US Secretary of State Hillary Clinton met South Korean officials Saturday to coordinate their next move on the communist North, while promising Seoul that a long delayed trade deal was almost sealed.

Believing that any negotiations would be counter-productive unless South Korea is on board, US officials said they were largely deferring to President Lee Myung-Bak over when to re-engage North Korea.

Clinton, on an overnight visit to the close ally before flying Sunday to earthquake-hit Japan, met South Korean Foreign Minister Kim Sung-Hwan, who praised the US emphasis on inter-Korean dialogue when handling North Korea.

“I expect steady and close cooperation aimed at solving the North Korean nuclear issue,” he said as he opened talks.

Clinton predicted movement on a key issue for the South Korean government — a free trade agreement with the US that was first sealed in 2007 but has yet to be ratified by the two countries’ legislatures.

“I’m very encouraged and determined about the passage of the free trade agreement,” she said. “I’m very confident that there will be a positive outcome that will benefit both of our countries.”

The agreement, which will remove 95 percent of tariffs between the two economies, has been controversial in both countries, with the main US union confederation saying that big businesses would be the main beneficiary.

But President Barack Obama’s administration last year won over many holdouts within his camp when South Korea agreed to revisions, including slowing down the elimination of US tariffs on car imports.

Clinton’s visit to Seoul comes amid a renewal of diplomatic activity over North Korea. Former US president Jimmy Carter, an advocate of reaching out to Pyongyang, is expected to visit later this month with fellow elder statesmen.

Obama took office with a goal of reaching out even to US adversaries. But he has taken a hard line on North Korea, which carried out nuclear and missile tests in 2009, just months into the new US administration.

North Korea last year also shelled a civilian-populated island in South Korea and was blamed for the sinking of the South’s Cheonan warship — leading the United States to urge North Korea repeatedly to “cease provocations.”

North Korea, with support from China, has called for a resumption of six-nation talks — which also involve Japan, Russia, South Korea and the United States — on ending Pyongyang’s nuclear programme.

The United States has said it is ready to hold talks eventually but first wants Kim Jong-Il’s regime to commit clearly to 2005 and 2007 agreements at the six-way talks, under which it agreed to disarm in return for aid.

Western aid groups which visited North Korea this year said that it is again in dire need of food assistance. The impoverished country suffered a famine in the late 1990s that killed hundreds of thousands of people.

But the Obama administration is seeking a fuller accounting of North Korea’s needs. Some US officials and lawmakers fear that North Korea may be seeking aid to bolster celebrations next year marking the 100th anniversary of the birth of founder Kim Il-Sung.
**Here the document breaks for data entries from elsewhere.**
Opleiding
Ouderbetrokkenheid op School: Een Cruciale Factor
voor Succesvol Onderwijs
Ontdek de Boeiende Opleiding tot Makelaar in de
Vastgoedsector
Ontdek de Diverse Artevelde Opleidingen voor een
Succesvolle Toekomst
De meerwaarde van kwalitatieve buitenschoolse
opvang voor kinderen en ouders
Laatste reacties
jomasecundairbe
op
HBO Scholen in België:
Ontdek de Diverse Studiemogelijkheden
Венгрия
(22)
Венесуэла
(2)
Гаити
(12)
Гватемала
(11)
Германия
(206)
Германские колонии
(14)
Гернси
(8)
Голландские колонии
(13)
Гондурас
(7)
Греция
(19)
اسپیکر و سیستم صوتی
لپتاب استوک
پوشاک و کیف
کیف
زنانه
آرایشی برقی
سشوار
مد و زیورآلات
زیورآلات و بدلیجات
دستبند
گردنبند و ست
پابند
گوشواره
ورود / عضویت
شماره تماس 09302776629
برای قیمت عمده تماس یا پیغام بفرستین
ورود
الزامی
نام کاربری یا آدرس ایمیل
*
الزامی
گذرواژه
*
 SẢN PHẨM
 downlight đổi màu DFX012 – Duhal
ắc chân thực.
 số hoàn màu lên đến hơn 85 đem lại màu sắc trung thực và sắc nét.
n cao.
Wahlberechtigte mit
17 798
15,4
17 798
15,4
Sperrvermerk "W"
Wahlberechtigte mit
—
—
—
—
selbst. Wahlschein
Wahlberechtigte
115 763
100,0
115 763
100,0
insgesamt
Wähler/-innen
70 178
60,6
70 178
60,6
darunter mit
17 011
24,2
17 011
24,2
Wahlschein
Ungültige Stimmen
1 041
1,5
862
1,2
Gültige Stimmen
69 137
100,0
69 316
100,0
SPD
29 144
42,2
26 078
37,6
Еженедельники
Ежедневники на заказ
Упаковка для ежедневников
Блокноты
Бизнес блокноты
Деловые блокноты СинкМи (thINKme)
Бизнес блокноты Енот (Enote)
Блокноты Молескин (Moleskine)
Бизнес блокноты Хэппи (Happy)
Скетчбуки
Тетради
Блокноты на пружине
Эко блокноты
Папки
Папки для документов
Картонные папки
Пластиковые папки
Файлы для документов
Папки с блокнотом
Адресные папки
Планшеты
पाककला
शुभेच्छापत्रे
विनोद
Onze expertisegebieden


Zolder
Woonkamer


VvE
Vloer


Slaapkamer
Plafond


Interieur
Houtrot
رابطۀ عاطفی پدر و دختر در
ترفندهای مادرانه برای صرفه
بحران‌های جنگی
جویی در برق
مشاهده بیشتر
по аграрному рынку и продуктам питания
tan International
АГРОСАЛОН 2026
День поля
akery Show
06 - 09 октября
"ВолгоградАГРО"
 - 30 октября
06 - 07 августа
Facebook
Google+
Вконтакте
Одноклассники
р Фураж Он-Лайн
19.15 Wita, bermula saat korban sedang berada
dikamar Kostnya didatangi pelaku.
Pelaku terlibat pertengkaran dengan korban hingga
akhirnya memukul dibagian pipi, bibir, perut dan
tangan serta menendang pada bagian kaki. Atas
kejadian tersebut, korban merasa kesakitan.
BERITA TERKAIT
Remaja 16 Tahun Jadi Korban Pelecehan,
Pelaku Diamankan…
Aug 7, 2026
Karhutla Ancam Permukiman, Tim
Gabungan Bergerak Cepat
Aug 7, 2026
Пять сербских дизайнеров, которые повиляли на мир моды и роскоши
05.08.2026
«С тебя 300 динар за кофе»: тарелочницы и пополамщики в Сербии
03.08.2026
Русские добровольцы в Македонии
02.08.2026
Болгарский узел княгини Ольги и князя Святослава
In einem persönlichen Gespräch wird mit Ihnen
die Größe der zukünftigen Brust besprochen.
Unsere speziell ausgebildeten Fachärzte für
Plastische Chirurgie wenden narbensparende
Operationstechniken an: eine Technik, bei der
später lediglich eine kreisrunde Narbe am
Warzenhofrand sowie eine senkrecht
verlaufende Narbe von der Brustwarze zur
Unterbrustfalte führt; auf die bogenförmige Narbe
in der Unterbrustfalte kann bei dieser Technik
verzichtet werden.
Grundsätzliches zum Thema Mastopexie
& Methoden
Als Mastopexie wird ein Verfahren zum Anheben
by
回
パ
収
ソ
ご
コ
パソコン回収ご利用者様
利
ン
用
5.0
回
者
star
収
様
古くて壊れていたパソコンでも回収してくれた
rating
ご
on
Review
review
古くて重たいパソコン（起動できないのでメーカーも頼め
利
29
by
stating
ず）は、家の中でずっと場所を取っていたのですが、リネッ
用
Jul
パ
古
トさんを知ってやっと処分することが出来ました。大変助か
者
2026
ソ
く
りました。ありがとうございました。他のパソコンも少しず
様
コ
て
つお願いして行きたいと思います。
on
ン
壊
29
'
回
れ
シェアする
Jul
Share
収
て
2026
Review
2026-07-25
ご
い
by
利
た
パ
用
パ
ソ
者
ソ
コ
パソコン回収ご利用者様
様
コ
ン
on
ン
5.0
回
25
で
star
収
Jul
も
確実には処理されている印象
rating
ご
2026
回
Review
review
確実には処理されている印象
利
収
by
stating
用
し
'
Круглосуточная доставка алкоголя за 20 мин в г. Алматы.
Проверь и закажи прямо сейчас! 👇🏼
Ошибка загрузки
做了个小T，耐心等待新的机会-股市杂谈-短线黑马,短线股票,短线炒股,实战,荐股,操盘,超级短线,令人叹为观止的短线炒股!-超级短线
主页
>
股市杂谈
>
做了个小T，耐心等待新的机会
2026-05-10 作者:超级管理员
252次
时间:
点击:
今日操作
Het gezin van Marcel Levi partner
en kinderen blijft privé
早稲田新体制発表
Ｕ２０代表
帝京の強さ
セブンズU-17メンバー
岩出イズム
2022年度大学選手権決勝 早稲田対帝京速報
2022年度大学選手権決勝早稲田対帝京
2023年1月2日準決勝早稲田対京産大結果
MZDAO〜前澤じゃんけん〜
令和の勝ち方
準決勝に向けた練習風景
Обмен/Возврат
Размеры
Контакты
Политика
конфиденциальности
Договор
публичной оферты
Despite the public hard line, the United States may be obliged to pursue diplomacy once again with North Korea to free a US citizen arrested after crossing into the tightly controlled country.

The United States has in the past sent former presidents, including Carter and Bill Clinton, to win the release of Americans held in North Korea while insisting that such efforts were a one-off and not part of a broader outreach.

In Japan, Clinton will meet Prime Minister Naoto Kan and have tea with Emperor Akihito and Empress Michiko, an unusual Sunday function for the Imperial Palace.

The United States, which stations 47,000 troops in Japan, launched a round-the-clock military effort dubbed “Operation Tomodachi,” or “friend,” to ferry supplies to the tsunami-devastated northeastern coast.

The disaster has temporarily cast aside disputes between Japan and the United States, including over the location of a Marine base that has been unpopular with some residents of the southern island of Okinawa.



South Korean Foreign Minister Kim Sung-Hwan (L) shakes hands with US Secretary of State Hillary Clinton prior to a meeting at the Foreign Minister’s Residence in Seoul. Clinton met South Korean officials Saturday to coordinate their next move on the communist North, while promising Seoul that a long delayed trade deal was almost sealed.